— Гляди, ребята, — остановился Петр, — народу-то сколь под стенами — тьма! Будто и праздника нет, а вот…
Звон набатного колокола внезапно стих. До слуха товарищей донесся неясный гул толпы. Снова тревожно забухал колокол.
У закрытых монастырских ворот скопилась большая толпа. Десятка два мужиков непрерывно двигались, то отступая от ворот, то вновь наступая. Мореходы услышали глухой удар… еще один, еще…
Степан изменился в лице.
— Хрестьяне поднялись, — сняв шапку, сказал он, — невтерпеж стало. Недаром люди говорят: у здешних мужиков «тело государево, душа божья, а спина монастырская». Пойдем узнаем!
Друзья, охваченные волнующим чувством, бросились к крестьянскому лагерю, раскинувшемуся вокруг монастыря.
Со всех сторон торчали поднятые кверху оглобли.
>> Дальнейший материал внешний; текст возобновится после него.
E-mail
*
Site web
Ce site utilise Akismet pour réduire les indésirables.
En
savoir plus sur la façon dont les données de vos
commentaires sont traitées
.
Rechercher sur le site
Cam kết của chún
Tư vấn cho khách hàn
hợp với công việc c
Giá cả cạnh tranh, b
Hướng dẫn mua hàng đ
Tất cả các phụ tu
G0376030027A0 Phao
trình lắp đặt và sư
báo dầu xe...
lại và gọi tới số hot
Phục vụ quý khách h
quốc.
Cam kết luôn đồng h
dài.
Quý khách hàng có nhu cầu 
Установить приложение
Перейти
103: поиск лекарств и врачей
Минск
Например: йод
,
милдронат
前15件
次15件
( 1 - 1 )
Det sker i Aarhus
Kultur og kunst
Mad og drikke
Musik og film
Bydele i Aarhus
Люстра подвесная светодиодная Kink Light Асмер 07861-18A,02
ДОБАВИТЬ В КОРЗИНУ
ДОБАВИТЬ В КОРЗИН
Привязанные у телег лошади жевали свежескошенную траву. Горели костры, дымились котлы с варевом. Кое-где на возах сидели бабы с грудными детьми…
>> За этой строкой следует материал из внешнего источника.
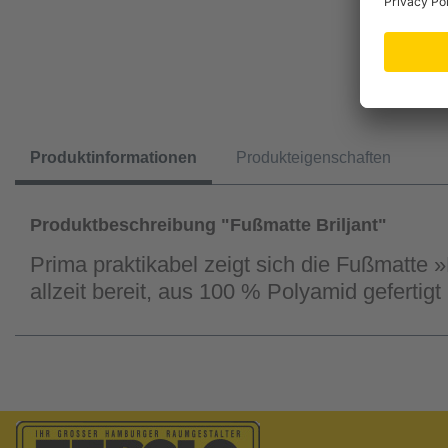
Produktinformationen
Produkteigenschaften
Produktbeschreibung "Fußmatte Briljant"
Prima praktikabel zeigt sich die Fußmatte 
allzeit bereit, aus 100 % Polyamid geferti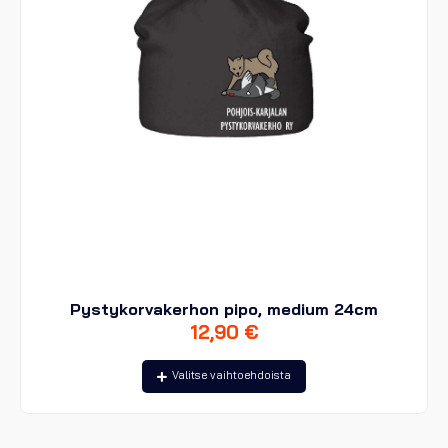
sivulla.
Pystykorvakerhon pipo, medium 24cm
12,90
€
Tällä
Valitse vaihtoehdoista
tuotteella
on
useampi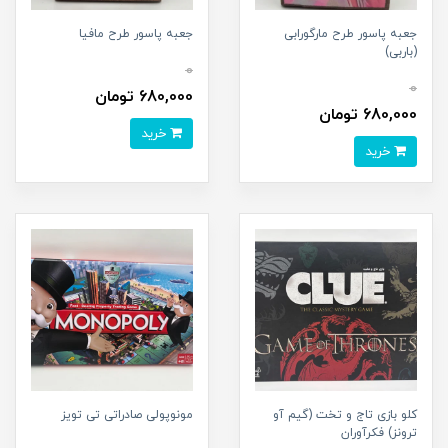
جعبه پاسور طرح مارگورابی
جعبه پاسور طرح مافیا
(باربی)
0
0
680,000 تومان
680,000 تومان
خرید
خرید
کلو بازی تاج و تخت (گیم آو
مونوپولی صادراتی تی تویز
ترونز) فکرآوران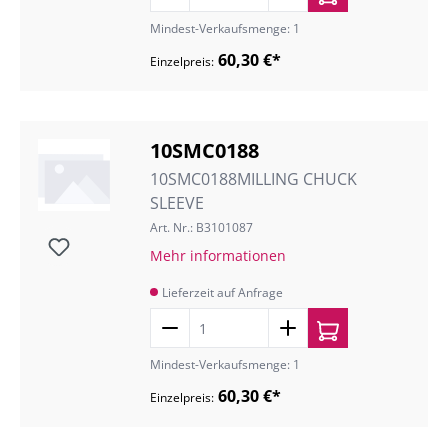
Mindest-Verkaufsmenge: 1
60,30 €*
Einzelpreis:
10SMC0188
10SMC0188MILLING CHUCK
SLEEVE
Art. Nr.: B3101087
Mehr informationen
Lieferzeit auf Anfrage
Mindest-Verkaufsmenge: 1
60,30 €*
Einzelpreis: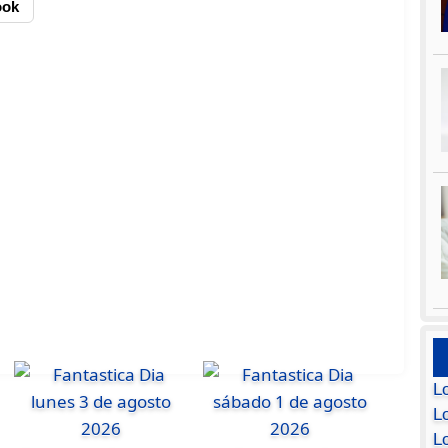
ook
L
Lo
L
Под навесом, сбитым на скорую руку, два кузнеца стучали, выковывая железные наконечники для пик. У кузни десятка два мужиков с длинными шестами ожидали очереди. Тут же, весело перекликаясь, шныряли беспорточные, босые ребятишки.
В стороне хмуро глядело большое кладбище, густо утыканное крестами.
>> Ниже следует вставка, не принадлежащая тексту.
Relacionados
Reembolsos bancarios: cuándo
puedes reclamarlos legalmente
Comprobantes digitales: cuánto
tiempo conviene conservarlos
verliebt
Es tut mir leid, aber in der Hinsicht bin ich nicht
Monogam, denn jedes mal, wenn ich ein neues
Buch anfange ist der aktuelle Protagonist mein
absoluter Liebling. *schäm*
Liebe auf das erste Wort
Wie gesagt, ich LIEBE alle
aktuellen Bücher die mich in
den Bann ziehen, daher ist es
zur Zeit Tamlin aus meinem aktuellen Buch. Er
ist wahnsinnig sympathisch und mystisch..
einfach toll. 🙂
Чумазый парень, битый оспой, усердно раздувал мехи; из горна сыпались искры.
— Вам что, ребята? — неласково спросил худой хмурый мужик с рогатиной в руках. Он шагнул навстречу Степану, заступая дорогу.
От костров поднялись еще несколько мужиков, вооруженных вилами и рогатинами.
Степан оглянулся: вокруг худые угрюмые лица, горящие ненавистью глаза. Рваная, в разноцветных заплатах одежда едва держится на плечах. Многие босиком, многие в лаптях и в каких-то опорках.
«Ну и ну, — подумал он, — наши поморяне трудно живут, слов нет. Однако против здешних куда лучше».
— Мы из города в монастырь пробираемся… да, вишь, здесь какие дела, — почесывая затылок, выступил Петр, — монастырь в разор пустить хотите. За такое поношение матушка Лизавета во как вас отблагодарит… Бога побойтесь, мужики.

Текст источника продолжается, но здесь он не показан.